DeFronzo should also have emphasized the role of Khomeini in fueling the revolution. While Khomeini often displayed his intentions to overthrow the government as a Godly affair, it was apparent that he had a political upper hand as opposed to theological advantages, which enabled him to lead the revolution. Khomeini further took advantage of Shah’s decision to exile him; in an ironic twist of events, Khomeini was capable of continuing his opposition without retaliating from Shah. Perhaps, if he stayed, he would have faced the same kind of repression inflicted upon the National Front and the Tudeh party. Besides, Khomeini heavily relied on the support of the 90,000 mosques as well as madrassas all over the country, which offered help in spreading his message. This advantage was not available to any other opposition leader; Khomeini stood as the only credible opposition leader.

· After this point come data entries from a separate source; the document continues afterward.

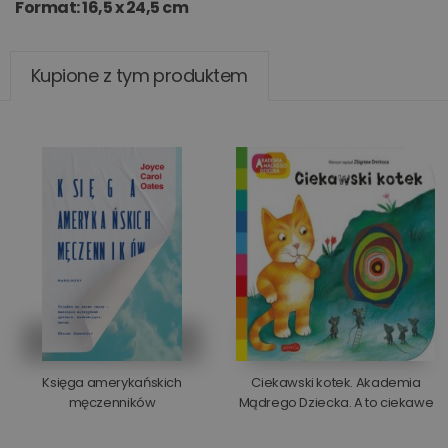
Format: 16,5 x 24,5 cm
Kupione z tym produktem
Księga amerykańskich
Ciekawski kotek. Akademia
męczenników
Mądrego Dziecka. A to ciekawe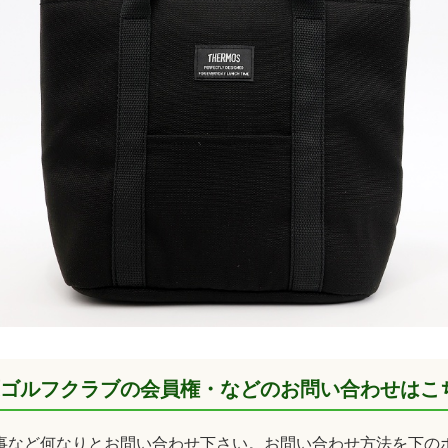
ゴルフクラブの会員権・などのお問い合わせはこ
事など何なりとお問い合わせ下さい。お問い合わせ方法を下の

DeFronzo should not have undermined the role of the revolutionary opposition in Iran that existed in the form of political parties. While these parties had different ideologies, their common goal was to remove Shah from power. While most of the members of these parties were imprisoned, tortured, and even exiled, they remained determined and their mission was made possible through the support of high school graduates who did not find a place in the university, as well as college students who were unable to find employment. In 1978, these parties in collaboration with the displaced merchants from the bazaars as well as the unemployed migrants from the rural areas started organizing demonstrations against Shah. Consequently, the situation in Tehran became extremely volatile.

There is no doubt that the Iranian Revolution was one of the seminal events of the late 20th century. While three decades have passed since the Iranian coup d’etat, it would be wrong to dismiss this episode as mere history. This revolution is full of meaningful lessons for today’s leadership, especially regarding both useful and dangerous ways of addressing challenges. The Iranian revolution was a bright example of poor governance, which would help to prevent future lack of preparation for dramatic change.